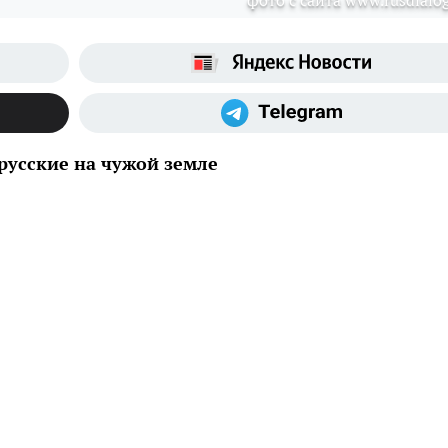
фото с сайта www.rusdialog
русские на чужой земле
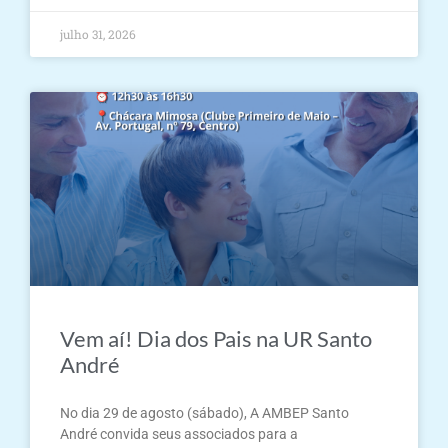
julho 31, 2026
Vem aí! Dia dos Pais na UR Santo
André
No dia 29 de agosto (sábado), A AMBEP Santo
André convida seus associados para a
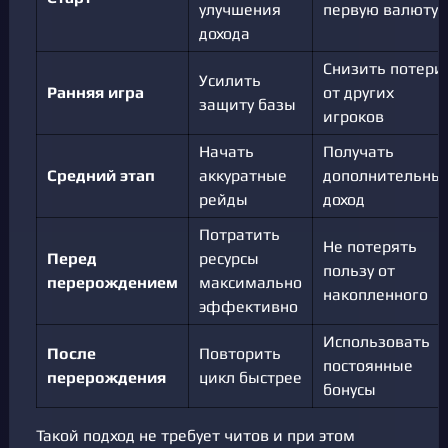
улучшения
первую валюту
дохода
Снизить потери
Усилить
Ранняя игра
от других
защиту базы
игроков
Начать
Получать
Средний этап
аккуратные
дополнительны
рейды
доход
Потратить
Не потерять
Перед
ресурсы
пользу от
перерождением
максимально
накопленного
эффективно
Использовать
После
Повторить
постоянные
перерождения
цикл быстрее
бонусы
Такой подход не требует читов и при этом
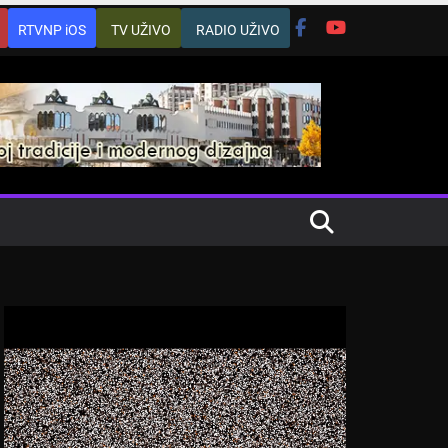
RTVNP iOS
TV UŽIVO
RADIO UŽIVO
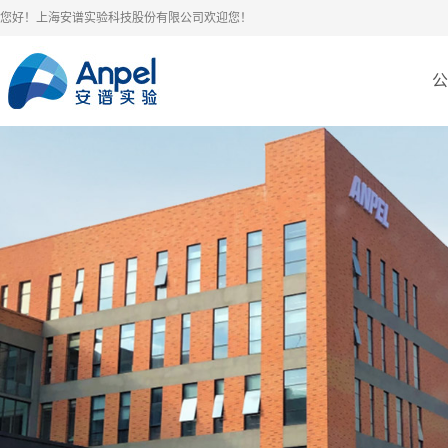
您好！上海安谱实验科技股份有限公司欢迎您！
公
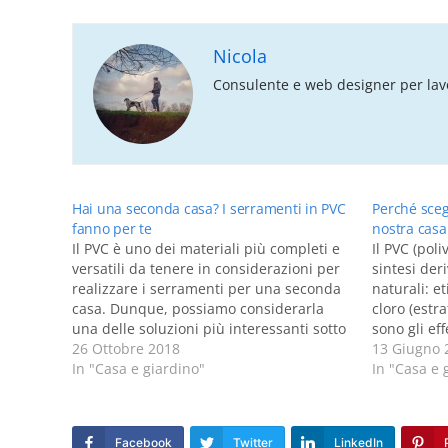
Nicola
Consulente e web designer per lavo
Hai una seconda casa? I serramenti in PVC
Perché sceg
fanno per te
nostra casa
Il PVC è uno dei materiali più completi e
Il PVC (pol
versatili da tenere in considerazioni per
sintesi der
realizzare i serramenti per una seconda
naturali: et
casa. Dunque, possiamo considerarla
cloro (estr
una delle soluzioni più interessanti sotto
sono gli ef
diversi punti di vista, soprattutto da
26 Ottobre 2018
materiale o
13 Giugno 
quello tecnico visto che offre la
In "Casa e giardino"
isolante te
In "Casa e 
possibilità di poter usufruire di un alto…
alle intemp
insensibil
Facebook
Twitter
LinkedIn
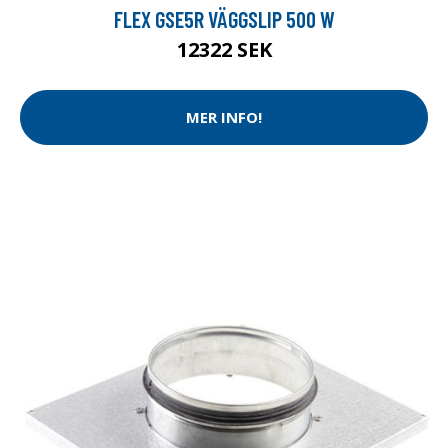
FLEX GSE5R VÄGGSLIP 500 W
12322 SEK
MER INFO!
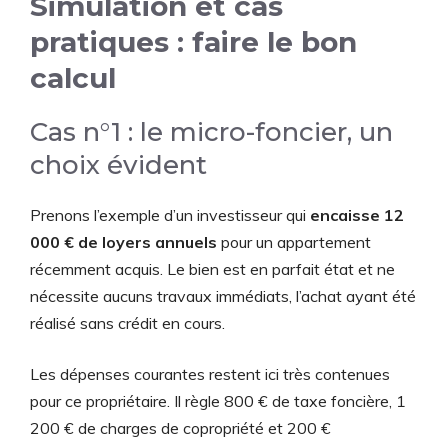
Simulation et cas
pratiques : faire le bon
calcul
Cas n°1 : le micro-foncier, un
choix évident
Prenons l’exemple d’un investisseur qui
encaisse 12
000 € de loyers annuels
pour un appartement
récemment acquis. Le bien est en parfait état et ne
nécessite aucuns travaux immédiats, l’achat ayant été
réalisé sans crédit en cours.
Les dépenses courantes restent ici très contenues
pour ce propriétaire. Il règle 800 € de taxe foncière, 1
200 € de charges de copropriété et 200 €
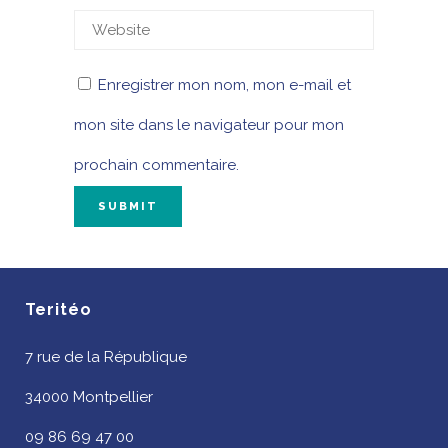
Enregistrer mon nom, mon e-mail et
mon site dans le navigateur pour mon
prochain commentaire.
Teritéo
7 rue de la République
34000 Montpellier
09 86 69 47 00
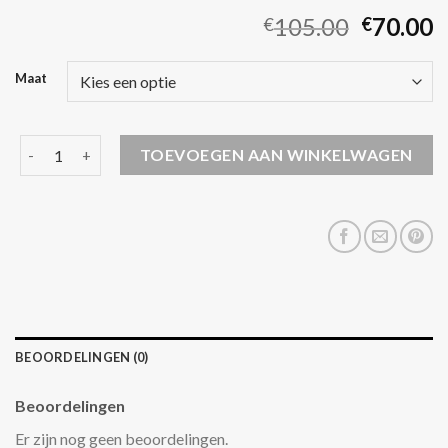
105.00
70.00
€
€
Maat
didriksons jas aantal
TOEVOEGEN AAN WINKELWAGEN
BEOORDELINGEN (0)
Beoordelingen
Er zijn nog geen beoordelingen.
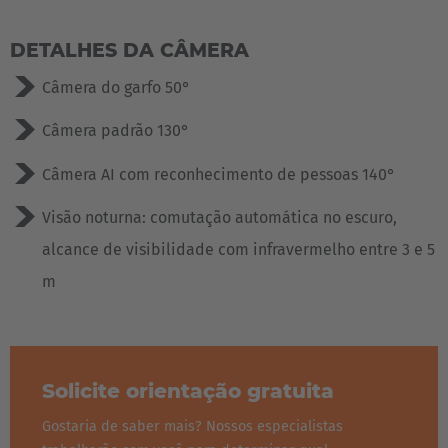
DETALHES DA CÂMERA
Câmera do garfo 50°
Câmera padrão 130°
Câmera AI com reconhecimento de pessoas 140°
Visão noturna: comutação automática no escuro,
alcance de visibilidade com infravermelho entre 3 e 5
m
Solicite orientação gratuita
Gostaria de saber mais? Nossos especialistas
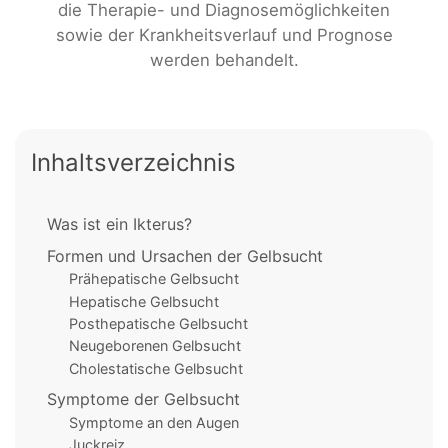
die Therapie- und Diagnosemöglichkeiten
sowie der Krankheitsverlauf und Prognose
werden behandelt.
Inhaltsverzeichnis
Was ist ein Ikterus?
Formen und Ursachen der Gelbsucht
Prähepatische Gelbsucht
Hepatische Gelbsucht
Posthepatische Gelbsucht
Neugeborenen Gelbsucht
Cholestatische Gelbsucht
Symptome der Gelbsucht
Symptome an den Augen
Juckreiz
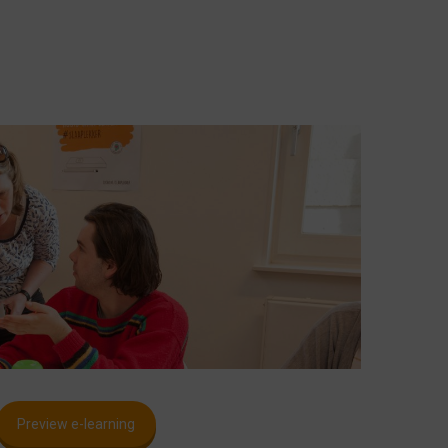
Preview e-learning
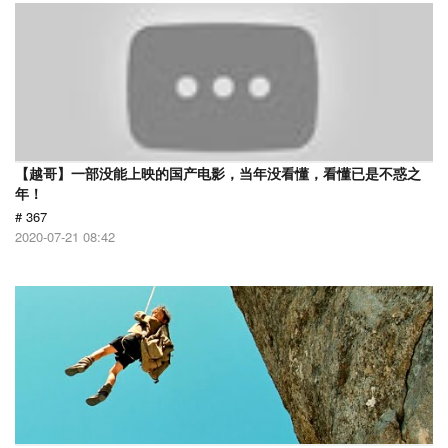
【越哥】一部没能上映的国产电影，当年没看懂，看懂已是不惑之
年！
# 367
2020-07-21 08:42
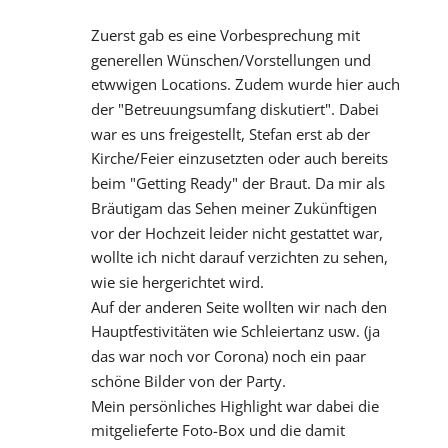
Zuerst gab es eine Vorbesprechung mit 
generellen Wünschen/Vorstellungen und 
etwwigen Locations. Zudem wurde hier auch 
der "Betreuungsumfang diskutiert". Dabei 
war es uns freigestellt, Stefan erst ab der 
Kirche/Feier einzusetzten oder auch bereits 
beim "Getting Ready" der Braut. Da mir als 
Bräutigam das Sehen meiner Zukünftigen 
vor der Hochzeit leider nicht gestattet war, 
wollte ich nicht darauf verzichten zu sehen, 
wie sie hergerichtet wird.
Auf der anderen Seite wollten wir nach den 
Hauptfestivitäten wie Schleiertanz usw. (ja 
das war noch vor Corona) noch ein paar 
schöne Bilder von der Party.
Mein persönliches Highlight war dabei die 
mitgelieferte Foto-Box und die damit 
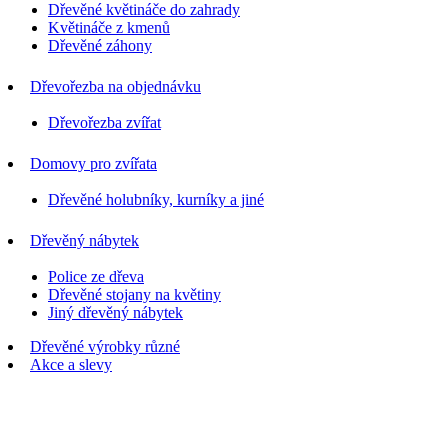
Dřevěné květináče do zahrady
Květináče z kmenů
Dřevěné záhony
Dřevořezba na objednávku
Dřevořezba zvířat
Domovy pro zvířata
Dřevěné holubníky, kurníky a jiné
Dřevěný nábytek
Police ze dřeva
Dřevěné stojany na květiny
Jiný dřevěný nábytek
Dřevěné výrobky různé
Akce a slevy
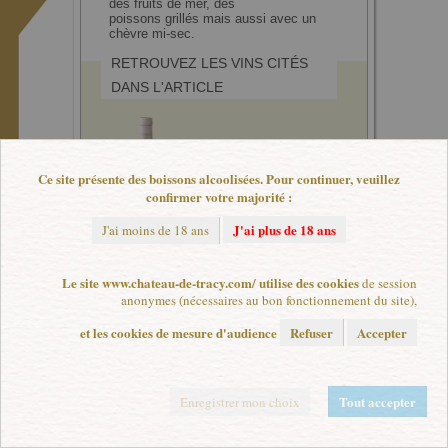
des fruits de mer, des
poissons grillés mais aussi avec un
chèvre mi-sec.
RETROUVEZ LES VINS CITÉS
DANS L'ARTICLE
Château de Tracy
Chât
Château de Tracy
Châtea
Ce site présente des boissons alcoolisées. Pour continuer, veuillez
Fiche technique
Fiche
confirmer votre majorité :
J'ai plus de 18 ans
J'ai moins de 18 ans
Le site www.chateau-de-tracy.com/ utilise des cookies
de session
anonymes (nécessaires au bon fonctionnement du site),
et les cookies de mesure d'audience
Refuser
Accepter
L'abus d'alcool est dangereux pour la santé. A consommer avec modération.
Plan de site
|
Mentions légales
|
Paramètres de cookies
Tout accepter
Enregistrer mon choix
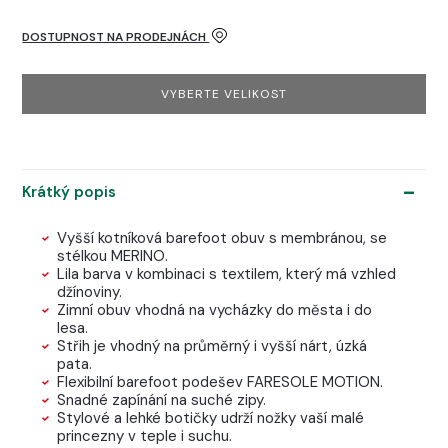
DOSTUPNOST NA PRODEJNÁCH
VYBERTE VELIKOST
Krátký popis
Vyšší kotníková barefoot obuv s membránou, se
stélkou MERINO.
Lila barva v kombinaci s textilem, který má vzhled
džínoviny.
Zimní obuv vhodná na vycházky do města i do
lesa.
Střih je vhodný na průměrný i vyšší nárt, úzká
pata.
Flexibilní barefoot podešev FARESOLE MOTION.
Snadné zapínání na suché zipy.
Stylové a lehké botičky udrží nožky vaší malé
princezny v teple i suchu.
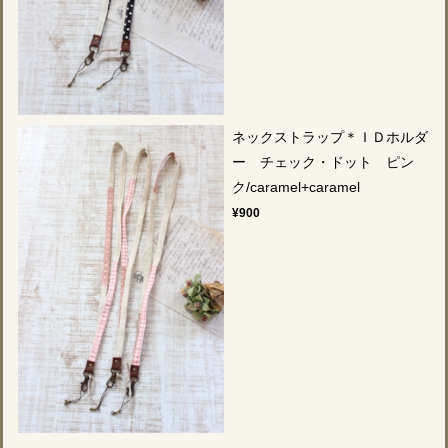
ネックストラップ＊ＩＤホルダ
ー チェック・ドット ピン
ク/caramel+caramel
¥900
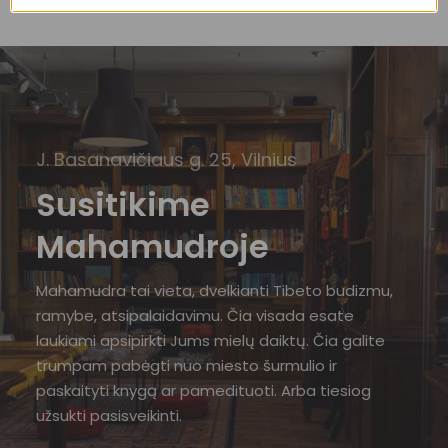
J. Basanavičiaus g. 25, Vilnius
Susitikime
Mahamudroje
Mahamudra tai vieta, dvelkianti Tibeto budizmu,
ramybe, atsipalaidavimu. Čia visada esate
laukiami apsipirkti Jums mielų daiktų. Čia galite
trumpam pabėgti nuo miesto šurmulio ir
paskaityti knygą ar pamedituoti. Arba tiesiog
užsukti pasisveikinti.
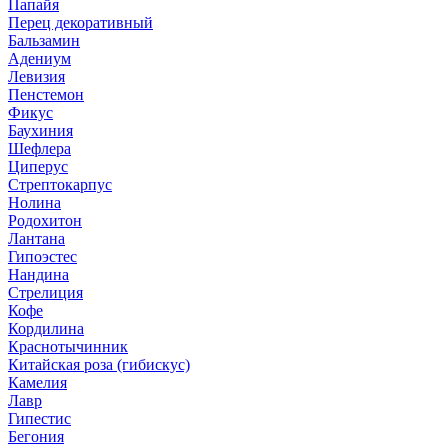
Папайя
Перец декоративный
Бальзамин
Адениум
Левизия
Пенстемон
Фикус
Баухиния
Шефлера
Циперус
Стрептокарпус
Нолина
Родохитон
Лантана
Гипоэстес
Нандина
Стрелиция
Кофе
Кордилина
Краснотычинник
Китайская роза (гибискус)
Камелия
Лавр
Гипестис
Бегония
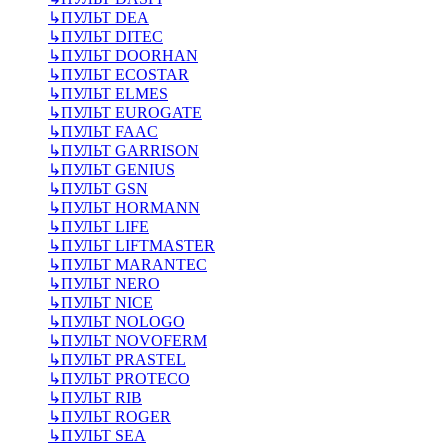
↳
ПУЛЬТ DEA
↳
ПУЛЬТ DITEC
↳
ПУЛЬТ DOORHAN
↳
ПУЛЬТ ECOSTAR
↳
ПУЛЬТ ELMES
↳
ПУЛЬТ EUROGATE
↳
ПУЛЬТ FAAC
↳
ПУЛЬТ GARRISON
↳
ПУЛЬТ GENIUS
↳
ПУЛЬТ GSN
↳
ПУЛЬТ HORMANN
↳
ПУЛЬТ LIFE
↳
ПУЛЬТ LIFTMASTER
↳
ПУЛЬТ MARANTEC
↳
ПУЛЬТ NERO
↳
ПУЛЬТ NICE
↳
ПУЛЬТ NOLOGO
↳
ПУЛЬТ NOVOFERM
↳
ПУЛЬТ PRASTEL
↳
ПУЛЬТ PROTECO
↳
ПУЛЬТ RIB
↳
ПУЛЬТ ROGER
↳
ПУЛЬТ SEA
☆ ☆ ☆ ☆
**Aim of the task**
Repeat the listing above up to and including the line with "перерождения", starting from its first line. Drop any pictures.

**Response for this exercise**
фото с сайта www.rusdialog
русские на чужой земле
julho 31, 2026
Vem aí! Dia dos Pais na UR Santo
André
No dia 29 de agosto (sábado), A AMBEP Santo
André convida seus associados para a
улучшения
первую валюту
дохода
Снизить потери
Усилить
Ранняя игра
от других
защиту базы
игроков
Начать
Получать
Средний этап
аккуратные
дополнительны
рейды
доход
Потратить
Не потерять
Перед
ресурсы
пользу от
перерождением
максимально
накопленного
эффективно
Использовать
После
Повторить
постоянные
перерождения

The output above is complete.